"The forgotten bottom of D.C."

Katie Davis writes:

“The forgotten bottom of D.C." That’s what poet Fred Joiner calls the Southeast neighborhood of Anacostia.

In Washington, people use Anacostia as a code word for poverty, crime, isolation. And there are problems here. But if you walk Martin Luther King Avenue though, empty storefronts are being painted, the mayor just cut the ribbon on the Turning Natural Juice bar, and in the Arts Center on Good Hope Road, there’s a new café Art-Adrenaline.

When I started to learn about the neighborhood, I went to see writer John A. Johnson at his home in a cul-de-sac up Morris Road. He suggested a walk. We went up a steep hill and then over to an enormous church surrounded by open land.

“Turn around,” John said.

And when I did there was Washington laid out like a post card.  I’d never seen the city from this side of the river; the sandstone Capitol, the granite and marble Washington Monument.  

“This is what we have,” said John. “This is what they want.”

He's talking about the rush of developers. Anacostia still has open tracts of land, for houses, apartment buildings and big developments.
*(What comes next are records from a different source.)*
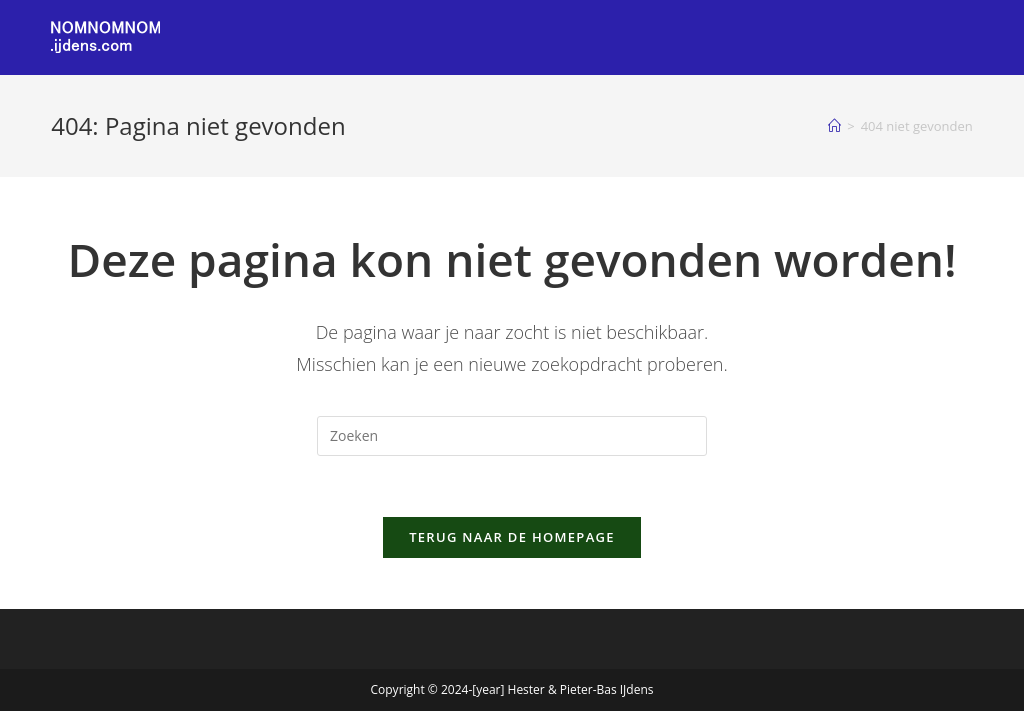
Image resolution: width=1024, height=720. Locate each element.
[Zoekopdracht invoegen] (512, 436)
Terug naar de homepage (512, 537)
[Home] (834, 126)
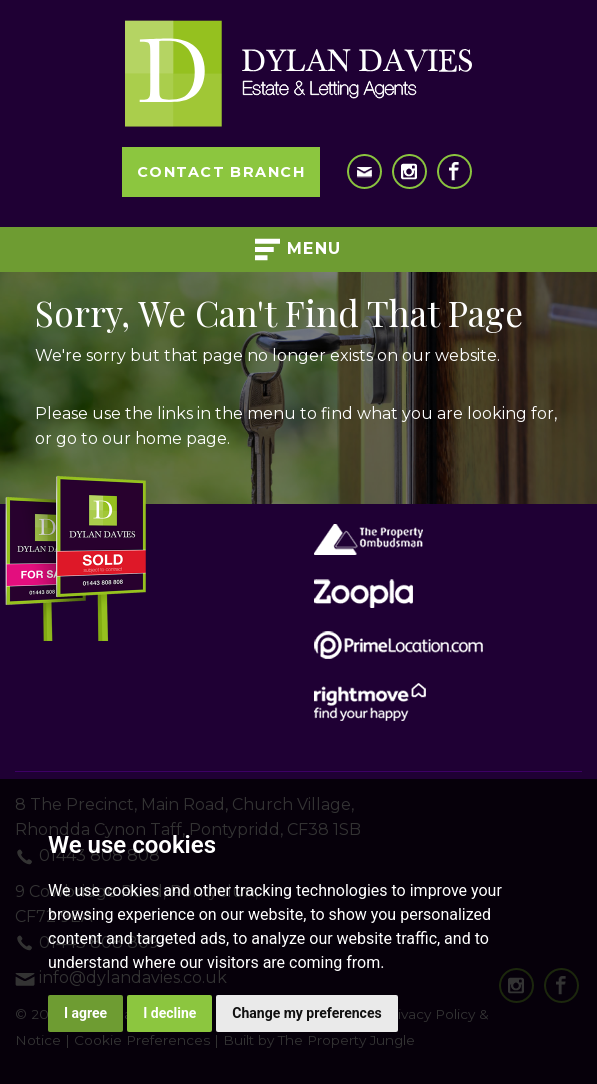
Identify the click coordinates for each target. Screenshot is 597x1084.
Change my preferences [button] (306, 1013)
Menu (298, 249)
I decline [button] (169, 1013)
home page (181, 438)
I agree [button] (85, 1013)
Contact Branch (221, 172)
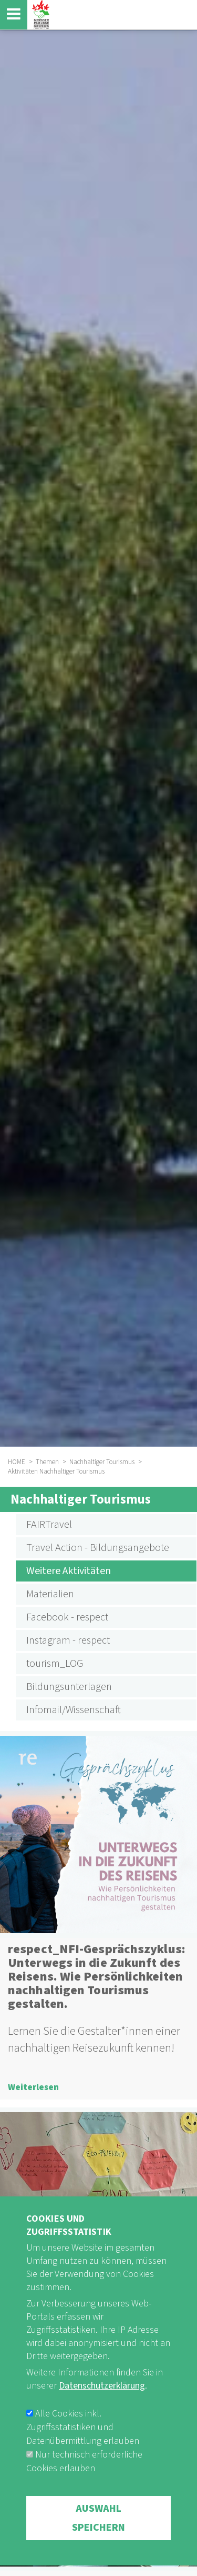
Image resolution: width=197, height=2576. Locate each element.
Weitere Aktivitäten (68, 1571)
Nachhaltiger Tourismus (101, 1462)
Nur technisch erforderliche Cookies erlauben (84, 2493)
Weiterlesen (33, 2087)
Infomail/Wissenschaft (73, 1710)
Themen (47, 1462)
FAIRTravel (49, 1524)
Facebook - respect (67, 1617)
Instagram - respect (68, 1640)
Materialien (50, 1594)
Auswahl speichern (98, 2550)
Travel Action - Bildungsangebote (97, 1547)
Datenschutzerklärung (102, 2417)
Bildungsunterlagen (69, 1686)
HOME (16, 1462)
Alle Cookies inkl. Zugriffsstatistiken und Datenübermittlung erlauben (82, 2459)
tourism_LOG (54, 1663)
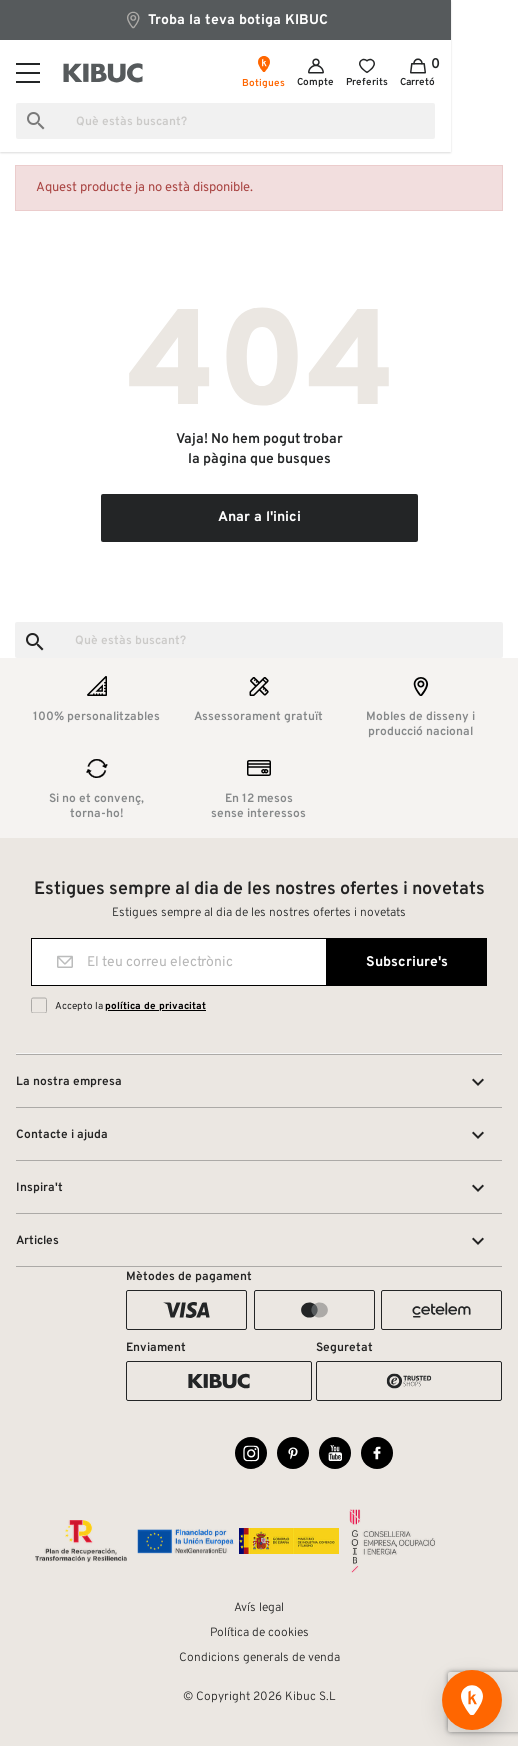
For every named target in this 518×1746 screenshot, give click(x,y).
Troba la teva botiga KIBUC (259, 19)
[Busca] (259, 121)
To find out what residents are thinking about this struggle for land and other concerns, we give digital recorders to writer John Johnson and two other producers who live and work in the community . They go into living rooms, to parties and rallies, to interview residents. John Johnson, Kymone Freeman and housing activist Schyla Pondexter-Moore for an insiders look into their neighborhood. They go into living rooms, to parties and to rallies to bring us the voices we don't always hear. Their stories will run on WAMU 88.5 FM and We Act Radio FM in Anacostia.